The coal is delivered to your home or you can buy in stores in packs of several dozen kilos. The pieces of coal that make up all these packages are regularly shaped, almost rectangular 5x5x20 cm. Each time you should check that everything is in place, we must empty the ashtray, and so on, like old times.
Thermostat? What is that?
Ah, I also have a small electric heater.
Huge creaky wooden floor (creaky is not a color)
Ikea futon type bed, wardrobe, armchair, gas stove like the one in the bathroom but not working, I suppose, because I was not tought how to operate it.
 Mini Hi-Fi compact.
 Cart TV with DVD player.
The heating system consists of an electric blanket that I switch on a few minutes before going to bed.
End of the rooms.
The hot water shower, bathroom sink and kitchen sink is instantaneous, with a gas boiler a bit '.. just a little bit ... noisy.
Every time I wash a glass and  I jump back and calm down.
Ah, yes. I always forget about the lion (said in venetian dialect)

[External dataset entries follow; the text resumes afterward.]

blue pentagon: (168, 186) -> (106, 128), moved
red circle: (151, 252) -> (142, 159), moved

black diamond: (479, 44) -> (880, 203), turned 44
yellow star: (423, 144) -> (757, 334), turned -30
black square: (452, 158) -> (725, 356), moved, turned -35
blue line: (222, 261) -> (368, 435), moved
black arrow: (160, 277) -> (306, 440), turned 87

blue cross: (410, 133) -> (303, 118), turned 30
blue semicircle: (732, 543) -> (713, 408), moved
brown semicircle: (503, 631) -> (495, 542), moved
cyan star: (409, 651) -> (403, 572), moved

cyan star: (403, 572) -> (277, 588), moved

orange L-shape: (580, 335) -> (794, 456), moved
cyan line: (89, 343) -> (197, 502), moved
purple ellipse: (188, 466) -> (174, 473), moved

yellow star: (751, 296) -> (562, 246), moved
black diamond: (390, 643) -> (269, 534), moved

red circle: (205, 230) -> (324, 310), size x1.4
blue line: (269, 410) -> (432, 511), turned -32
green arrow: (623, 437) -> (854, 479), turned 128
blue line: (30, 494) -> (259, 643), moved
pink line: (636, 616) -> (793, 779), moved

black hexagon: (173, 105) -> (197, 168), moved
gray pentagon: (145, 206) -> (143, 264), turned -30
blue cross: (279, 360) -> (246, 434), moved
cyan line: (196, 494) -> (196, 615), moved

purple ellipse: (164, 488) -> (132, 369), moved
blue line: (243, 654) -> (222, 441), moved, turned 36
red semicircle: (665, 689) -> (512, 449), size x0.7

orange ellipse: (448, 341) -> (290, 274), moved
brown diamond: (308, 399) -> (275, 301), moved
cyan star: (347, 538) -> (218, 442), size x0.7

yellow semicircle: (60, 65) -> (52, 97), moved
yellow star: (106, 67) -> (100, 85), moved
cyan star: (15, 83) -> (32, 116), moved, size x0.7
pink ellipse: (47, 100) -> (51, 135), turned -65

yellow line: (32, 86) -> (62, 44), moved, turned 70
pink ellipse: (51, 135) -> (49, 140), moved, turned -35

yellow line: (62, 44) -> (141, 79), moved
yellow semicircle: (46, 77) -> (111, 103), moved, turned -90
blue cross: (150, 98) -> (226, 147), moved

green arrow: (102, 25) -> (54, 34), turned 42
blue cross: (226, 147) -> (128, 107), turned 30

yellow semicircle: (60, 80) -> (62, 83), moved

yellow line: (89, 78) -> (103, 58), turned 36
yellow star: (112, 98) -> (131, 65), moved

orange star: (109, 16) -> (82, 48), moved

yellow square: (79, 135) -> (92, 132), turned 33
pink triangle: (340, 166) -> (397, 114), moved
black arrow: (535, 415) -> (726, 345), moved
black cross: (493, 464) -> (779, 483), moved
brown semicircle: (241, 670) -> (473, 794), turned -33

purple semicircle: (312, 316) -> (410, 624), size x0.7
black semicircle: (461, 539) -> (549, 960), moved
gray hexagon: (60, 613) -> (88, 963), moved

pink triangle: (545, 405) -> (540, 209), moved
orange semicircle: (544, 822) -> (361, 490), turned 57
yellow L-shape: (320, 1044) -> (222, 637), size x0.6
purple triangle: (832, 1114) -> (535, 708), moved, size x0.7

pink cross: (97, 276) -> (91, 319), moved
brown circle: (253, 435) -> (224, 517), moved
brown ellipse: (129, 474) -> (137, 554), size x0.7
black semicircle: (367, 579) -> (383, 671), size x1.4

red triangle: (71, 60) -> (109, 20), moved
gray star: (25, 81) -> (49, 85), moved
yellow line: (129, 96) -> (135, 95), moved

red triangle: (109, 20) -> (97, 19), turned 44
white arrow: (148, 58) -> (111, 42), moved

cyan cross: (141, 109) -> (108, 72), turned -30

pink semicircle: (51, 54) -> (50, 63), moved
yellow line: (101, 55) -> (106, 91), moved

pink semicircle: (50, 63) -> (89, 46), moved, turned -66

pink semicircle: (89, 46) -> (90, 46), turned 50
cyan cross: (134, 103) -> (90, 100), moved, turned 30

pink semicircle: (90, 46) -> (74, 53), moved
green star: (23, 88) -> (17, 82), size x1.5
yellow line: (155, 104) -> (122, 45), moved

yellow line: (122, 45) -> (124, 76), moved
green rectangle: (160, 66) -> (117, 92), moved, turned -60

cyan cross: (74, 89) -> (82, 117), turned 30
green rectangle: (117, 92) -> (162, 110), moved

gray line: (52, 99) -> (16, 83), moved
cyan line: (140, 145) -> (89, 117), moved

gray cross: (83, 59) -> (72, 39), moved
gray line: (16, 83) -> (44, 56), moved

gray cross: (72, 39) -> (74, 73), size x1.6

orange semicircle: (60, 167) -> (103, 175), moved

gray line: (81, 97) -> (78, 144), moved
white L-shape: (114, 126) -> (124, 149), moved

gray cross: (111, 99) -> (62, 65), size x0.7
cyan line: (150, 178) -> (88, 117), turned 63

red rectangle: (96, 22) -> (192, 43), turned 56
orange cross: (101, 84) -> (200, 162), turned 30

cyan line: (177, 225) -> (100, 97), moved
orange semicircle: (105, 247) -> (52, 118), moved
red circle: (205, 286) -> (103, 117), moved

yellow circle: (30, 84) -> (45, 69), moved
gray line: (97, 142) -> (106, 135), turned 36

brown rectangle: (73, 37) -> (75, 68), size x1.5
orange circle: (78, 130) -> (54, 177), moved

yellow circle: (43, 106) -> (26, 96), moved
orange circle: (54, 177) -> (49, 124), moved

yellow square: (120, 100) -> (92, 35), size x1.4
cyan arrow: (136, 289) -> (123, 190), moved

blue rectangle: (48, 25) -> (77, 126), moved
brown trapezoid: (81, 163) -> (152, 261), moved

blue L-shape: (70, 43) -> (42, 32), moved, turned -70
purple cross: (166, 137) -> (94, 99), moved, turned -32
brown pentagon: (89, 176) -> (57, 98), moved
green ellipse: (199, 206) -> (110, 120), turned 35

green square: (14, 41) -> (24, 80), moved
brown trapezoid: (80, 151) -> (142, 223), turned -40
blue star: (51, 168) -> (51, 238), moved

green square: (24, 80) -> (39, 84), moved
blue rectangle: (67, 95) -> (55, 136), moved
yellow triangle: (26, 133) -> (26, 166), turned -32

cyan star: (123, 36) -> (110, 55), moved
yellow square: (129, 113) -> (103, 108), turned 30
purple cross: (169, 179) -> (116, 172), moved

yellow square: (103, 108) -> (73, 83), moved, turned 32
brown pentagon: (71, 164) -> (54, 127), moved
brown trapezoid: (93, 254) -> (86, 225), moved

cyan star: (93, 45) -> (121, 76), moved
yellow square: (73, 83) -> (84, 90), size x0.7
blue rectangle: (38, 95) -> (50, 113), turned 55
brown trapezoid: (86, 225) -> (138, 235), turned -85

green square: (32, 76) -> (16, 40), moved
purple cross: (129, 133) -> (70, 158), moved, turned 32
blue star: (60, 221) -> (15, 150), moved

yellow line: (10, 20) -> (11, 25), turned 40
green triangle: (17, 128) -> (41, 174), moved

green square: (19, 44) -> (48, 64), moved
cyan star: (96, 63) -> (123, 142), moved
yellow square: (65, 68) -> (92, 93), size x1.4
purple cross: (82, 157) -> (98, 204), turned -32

But winter is ending, mmmmmm ....
So now that I've also fixed the internet connection that I share with a neighbor, now that I bought a pair of lamps at the flea market to better illuminate the darkest corners, now that I have lit candles to warm up the atmosphere waiting the temperature to raise.I'm home. I insert a new block of coal, put a red kettle on the fire  and I prepare a herbal tea, to sip listening to hot flames, steps on the flat above. I open the window, cold night. It smells of coal. It is in the streets, you can smell the time in a city that has made of it a strange and unique game.